Voges' selection saw Burns dropped, despite his good Test debut series against India, but Marsh said that Burns was part of the A-side and would be gathering experience with an eye to the 2016 international season.

Marsh said of Voges: "He had a magnificent Shield season, absolutely no doubt about that. I looked at him on four or five occasions, maybe more, this year. and I thought 'I don't know how anyone is going to get this bloke out'.

"He was that dominant, but it wasn't only the fact he made 1300-odd runs, it was the way he made them. It was as good as any Sheffield Shield batting I've ever seen, and I've seen some good stuff.

"Pure weight of runs, and the way in which he got those runs [put Voges ahead of Burns]. You could just see Test player written all over him. Mark Waugh saw him bat, Trevor Hohns saw him bat, I saw him bat, all the state coaches, all the state talent managers. Everyone said the same thing – surely we can't all be wrong.

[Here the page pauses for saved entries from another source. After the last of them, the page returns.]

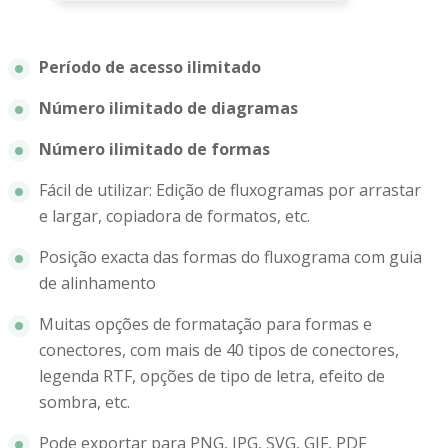
Período de acesso ilimitado
Número ilimitado de diagramas
Número ilimitado de formas
Fácil de utilizar: Edição de fluxogramas por arrastar
e largar, copiadora de formatos, etc.
Posição exacta das formas do fluxograma com guia
de alinhamento
Muitas opções de formatação para formas e
conectores, com mais de 40 tipos de conectores,
legenda RTF, opções de tipo de letra, efeito de
sombra, etc.
Pode exportar para PNG, JPG, SVG, GIF, PDF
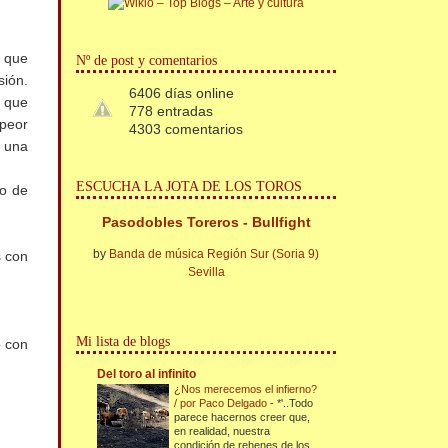
, que
Nº de post y comentarios
sión.
6406 días online
o que
778 entradas
 peor
4303 comentarios
r una
ESCUCHA LA JOTA DE LOS TOROS
po de
Pasodobles Toreros - Bullfight
by
Banda de música Región Sur (Soria 9)
s con
Sevilla
Mi lista de blogs
o con
Del toro al infinito
¿Nos merecemos el infierno?
/ por Paco Delgado
-
*'..Todo
parece hacernos creer que,
en realidad, nuestra
condición de rehenes de los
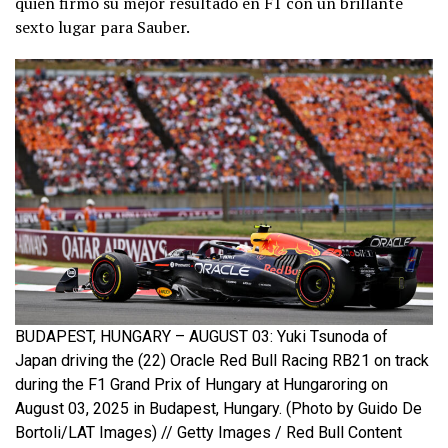
quien firmó su mejor resultado en F1 con un brillante
sexto lugar para Sauber.
BUDAPEST, HUNGARY – AUGUST 03: Yuki Tsunoda of
Japan driving the (22) Oracle Red Bull Racing RB21 on track
during the F1 Grand Prix of Hungary at Hungaroring on
August 03, 2025 in Budapest, Hungary. (Photo by Guido De
Bortoli/LAT Images) // Getty Images / Red Bull Content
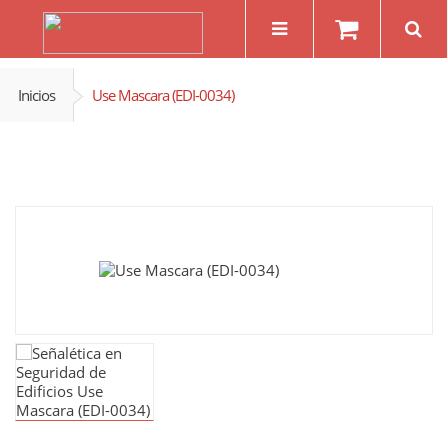
Inicios
Use Mascara (EDI-0034)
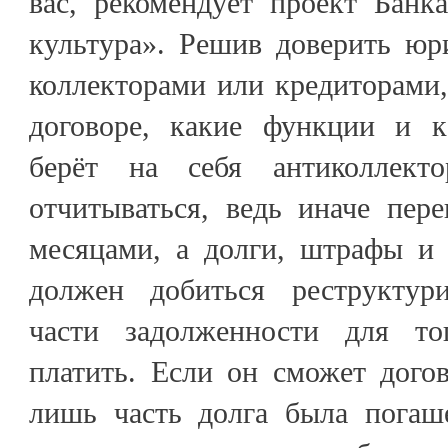
вас, рекомендует проект Банк
культура». Решив доверить юр
коллекторами или кредиторами,
договоре, какие функции и к
берёт на себя антиколлек
отчитываться, ведь иначе пер
месяцами, а долги, штрафы и 
должен добиться реструктур
части задолженности для т
платить. Если он сможет дого
лишь часть долга была погаш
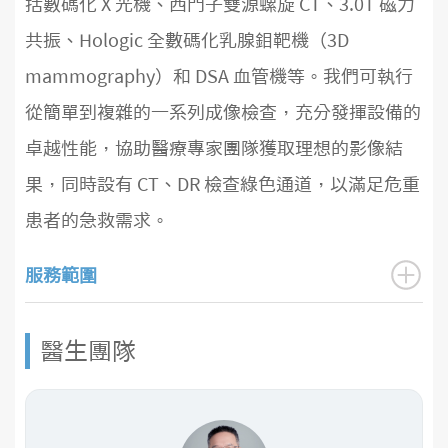
括數碼化 X 光機、西門子雙源螺旋 CT、3.0T 磁力
共振、Hologic 全數碼化乳腺鉬靶機（3D
mammography）和 DSA 血管機等。我們可執行
從簡單到複雜的一系列成像檢查，充分發揮設備的
卓越性能，協助醫療專家團隊獲取理想的影像結
果，同時設有 CT、DR 檢查綠色通道，以滿足危重
患者的急救需求。
服務範圍
醫生團隊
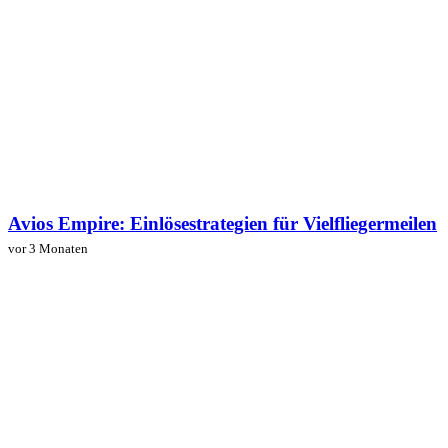
Avios Empire: Einlösestrategien für Vielfliegermeilen
vor 3 Monaten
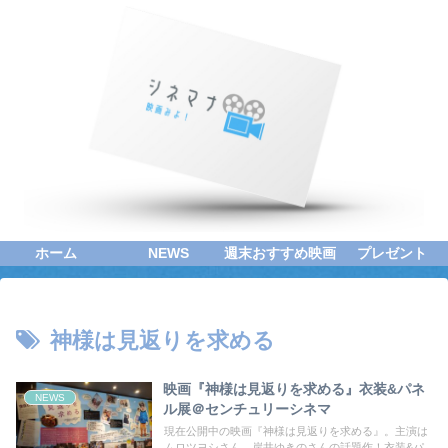
ホーム
NEWS
週末おすすめ映画
プレゼント
神様は見返りを求める
映画『神様は見返りを求める』衣装&パネ
NEWS
ル展＠センチュリーシネマ
現在公開中の映画『神様は見返りを求める』。主演は
ムロツヨシさん、岸井ゆきのさんの話題作！衣装&パ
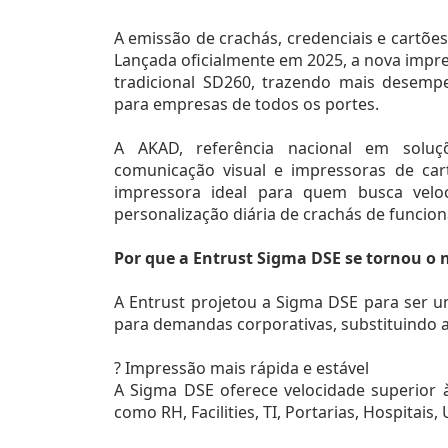
A emissão de crachás, credenciais e cartões
Lançada oficialmente em 2025, a nova impre
tradicional SD260, trazendo mais desempe
para empresas de todos os portes.
A AKAD, referência nacional em soluç
comunicação visual e impressoras de ca
impressora ideal para quem busca veloci
personalização diária de crachás de funcionár
Por que a Entrust Sigma DSE se tornou o 
A Entrust projetou a Sigma DSE para ser 
para demandas corporativas, substituindo a 
? Impressão mais rápida e estável
A Sigma DSE oferece velocidade superior 
como RH, Facilities, TI, Portarias, Hospitai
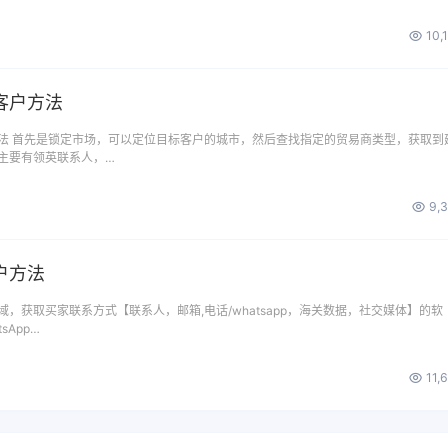
10,
客户方法
法 首先是锁定市场，可以定位目标客户的城市，然后查找指定的贸易商类型，获取到
主要有领英联系人，…
9,
户方法
，获取买家联系方式【联系人，邮箱,电话/whatsapp，海关数据，社交媒体】的软
sApp…
11,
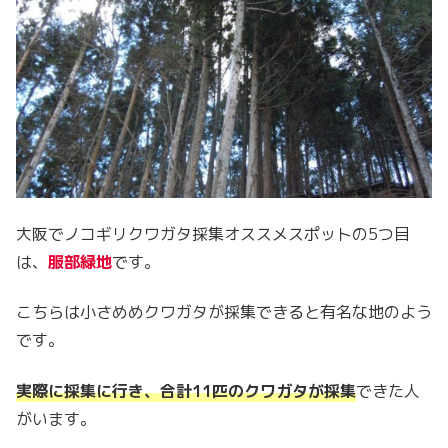
大阪でノコギリクワガタ採集オススメスポットの5つ目
は、
服部緑地
です。
こちらは小さめめクワガタが採集できると有名な地のよう
です。
実際に採集に行き、合計11匹のクワガタが採集
できた人
がいます。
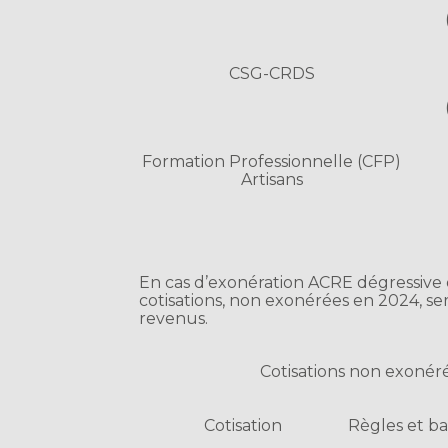
CSG-CRDS
Formation Professionnelle (CFP)
Artisans
En cas d’exonération ACRE dégressive
cotisations, non exonérées en 2024, ser
revenus.
Cotisations non exoné
Cotisation
Règles et ba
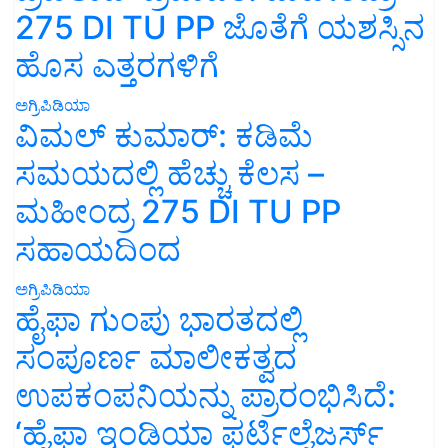
275 DI TU PP ಜೊತೆಗೆ ಯಶಸ್ಸಿನ
ಹೊಸ ಎತ್ತರಗಳಿಗೆ
ಅಗ್ರಿಪಿಡಿಯಾ
ವಿಮಲ್ ಕುಮಾರ್: ಕಡಿಮೆ
ಸಮಯದಲ್ಲಿ ಹೆಚ್ಚು ಕೆಲಸ –
ಮಹೀಂದ್ರ 275 DI TU PP
ಸಹಾಯದಿಂದ
ಅಗ್ರಿಪಿಡಿಯಾ
ಹೈಫಾ ಗುಂಪು ಭಾರತದಲ್ಲಿ
ಸಂಪೂರ್ಣ ಮಾಲೀಕತ್ವದ
ಉಪಕಂಪನಿಯನ್ನು ಪ್ರಾರಂಭಿಸಿದೆ:
‘ಹೈಫಾ ಇಂಡಿಯಾ ಫರ್ಟಿಲೈಜರ್ಸ್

"It worked out quite nicely for Joe in a lot of ways in as much as he will be going to India, where he's never played cricket, he'll have two four-day matches and five one-day matches in India, and I reckon that will be very good for his overall development as a batsman."

Of Fawad being picked ahead of Agar, Marsh explained: "Forty-eight wickets is a pretty good season, and it wasn't only the fact he got 48 wickets, it was the way he bowled.

"He bowled beautifully all summer and him being a legspinner as opposed to a finger spinner probably also gave him a slight advantage because, believe it or not, Australia's always looking for legspinners. We have a proud history of legspinning in this country, and we want that to continue.

"He doesn't bowl too much rubbish, and he creates a lot of pressure. He's able to have men around the bat in most instances and he keeps asking the batsmen questions. That's what most good spinners do, you need to be able to remain on as a legspinners.

"It is all very well ripping the ball, but if you bowl two full tosses, two long hops, it's very hard for the captain to keep you on. He maintains good economy and he asks many questions of both left and right-handed batsmen."